インペリアル・カレッジ・ロンドン大学を中心とした研究チームが、数μmに集束した強力なレーザービームを、光に近い速度で運動する電子と衝突させ、電子を減速させることに成功した。ブラックホールやクェーサーの周辺で生じると考えられている量子力学的な現象だが、地上の実験室で確認に成功した。研究成果は、2018年2月7日に『Physical Review X』誌に公開されている。
長波長で低エネルギーの可視光線を物体に照射すると、同じ波長の光が反射または散乱されるだけだが、高エネルギーX線(光子)を物体に照射すると物体中の電子による非弾性散乱を受けてエネルギーの一部を失い、散乱X線の波長が入射X線よりも長くなる。この現象は、コンプトン散乱として知られている。その一方で、可視光線の光子が光に近い速度を持つ電子と衝突すると、電子からエネルギーを受取り、短波長で高エネルギーの光子に変化し、逆に電子はエネルギーを失って減速、究極的には停止する。この逆コンプトン散乱と呼ばれる現象は、「放射の反作用(radiation reaction)」としてブラックホールやクェーサー(ガス状の円盤に囲まれた超巨大ブラックホール)の周辺で生じていると考えられている。

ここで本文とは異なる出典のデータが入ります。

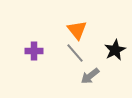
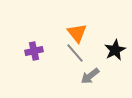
orange triangle: moved 3 px down
purple cross: rotated 12 degrees counterclockwise
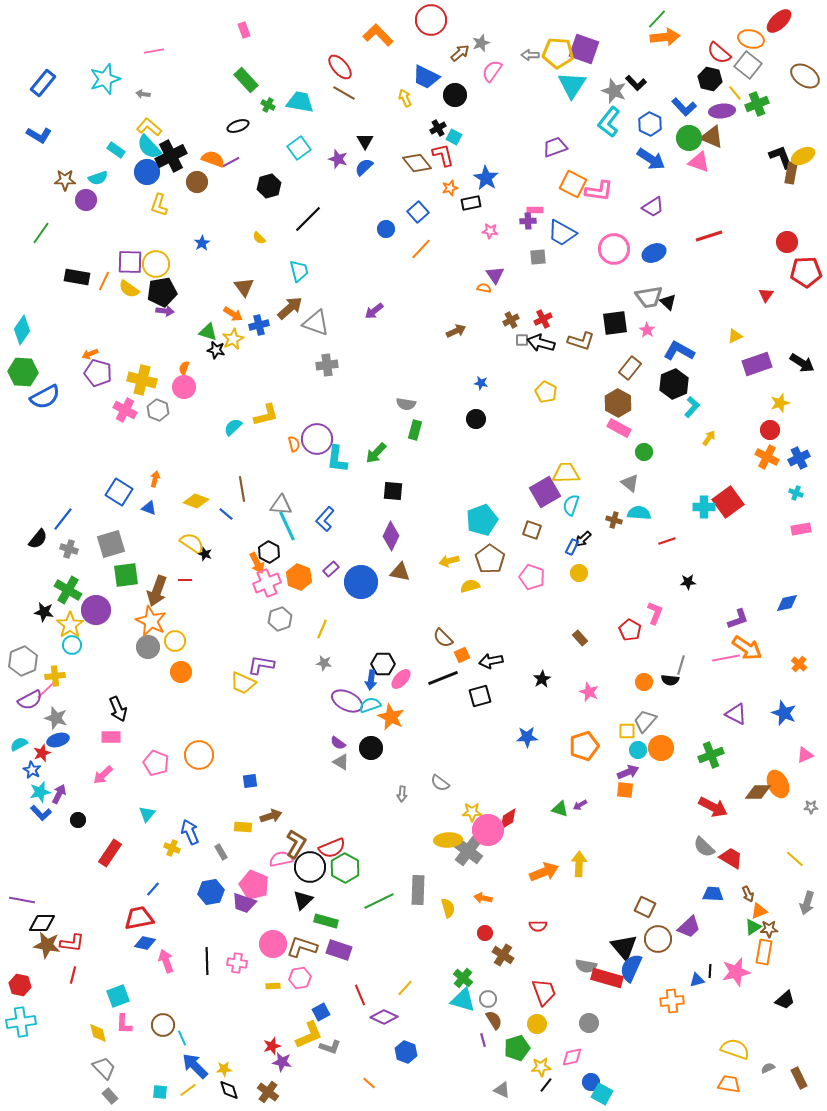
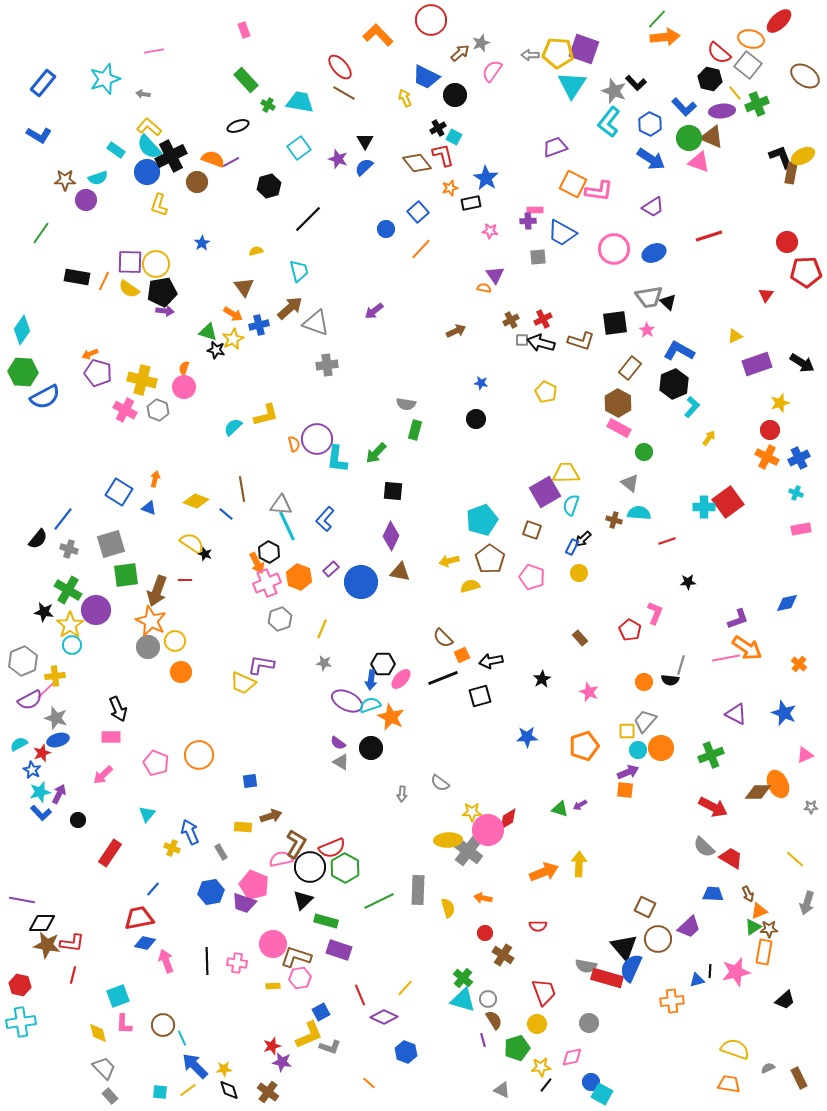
yellow semicircle at (259, 238): moved 3 px left, 13 px down; rotated 120 degrees clockwise
brown L-shape at (302, 947): moved 6 px left, 10 px down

しかしながら研究チームのDan Symes博士は、地上の実験室で、放射の反作用を再現することは、「極めて複雑なセットアップが必要で、実施は非常に困難だった」という。研究チームは、英国政府科学技術設備会議に属するCentral Laser Facilityにおいて、高強度レーザーによって励起されたプラズマ波による粒子加速法である「レーザー航跡場加速(Laser WakeField Acceleration:LWFA)」により、電子を極めて短時間に光に近い速度にまで加速、これと同期して数μmまで集束した強力なレーザービームを1000兆分の1秒という短時間、電子に照射することに成功した。